Ooh, thanks for taking me up on the offer! These make me feel important.
- 1. Do you enjoy animating? (Silly question I know.
)
Short answer: it really is a dream job.
Long answer: Some people grind their teeth to dust in their dreams, but still always wake up happy when it's done.
- 2. What is your favorite part about animating?
Thrill #1 involves despite having years of experience, never being 100% sure if a scene will end up looking ok. But then there's always a point when I play it back and these weird drawings suddenly look living and breathing, and and have the capacity to tell a tiny piece of a bigger story.
Thrill #2 comes when someone else reacts to something you've done. It's all just digital chicken scratch and the insane hubris to believe that a bunch of converging perspective lines can sufficiently mimic what your eye sees in the natural world. To have this labor intensive illusory art elicit the faintest emotion in someone is a ludicrous, beautiful miracle.

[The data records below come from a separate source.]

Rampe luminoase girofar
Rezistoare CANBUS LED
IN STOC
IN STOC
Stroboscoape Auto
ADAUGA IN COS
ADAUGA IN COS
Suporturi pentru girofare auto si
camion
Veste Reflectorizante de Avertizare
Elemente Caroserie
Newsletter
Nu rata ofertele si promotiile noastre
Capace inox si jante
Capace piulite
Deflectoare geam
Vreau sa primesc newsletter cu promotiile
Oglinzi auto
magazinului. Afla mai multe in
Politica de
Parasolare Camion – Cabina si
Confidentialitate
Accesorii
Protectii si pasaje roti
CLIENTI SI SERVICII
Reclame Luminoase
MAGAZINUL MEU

- 3. What was your favorite project to work on?
'
Niko and the Sword of Light' is in a lot of ways the best show I've worked on, but we're still in the midst of working on it, so maybe that doesn't count.
The 2D TMNT "
Half Shell Heroes" special that Titmouse did was pretty cute, fun to do, and somehow went really smoothly, which is really suspiciously rare. I hope we didn't collectively forget to animate Donatello or something.
- 4. If you could give one piece of advice to someone that would love to enter the world of animation, what would it be?

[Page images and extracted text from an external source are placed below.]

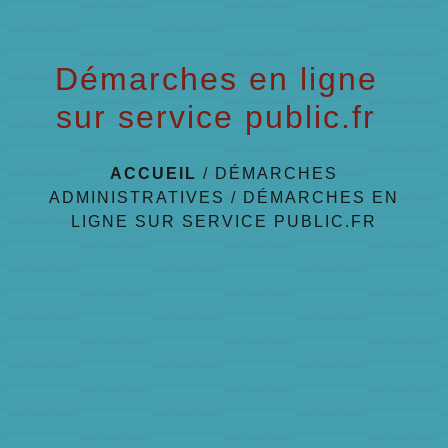
Démarches en ligne
sur service public.fr
ACCUEIL
/
DÉMARCHES
ADMINISTRATIVES
/
DÉMARCHES EN
LIGNE SUR SERVICE PUBLIC.FR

If I could only say one thing, it might sound trite, but LITERALLY the single biggest advantage for someone needing that foot in the door is to simply be in a city that has an animation studio.
Offsite freelancers exist at most places of course, but is a much more viable option for people with experience and a strong reel. For both internships and general employment, having the ability to go into a studio on relatively short notice and learn while surrounded by peers and a lead/director makes all the difference than seeing a demo reel and realizing that someone lives several states away and has nothing to indicate they can learn on their own as they go.
And then less advice but just an anecdote there are good arguments to art school vs not going to art school, but the first job I had after graduating was through connections I had from school, and every job I've had subsequently had at least one alumni from my school or even my graduating class. The world of animation is really, really small.
Im interested in how other GAF animators would answer.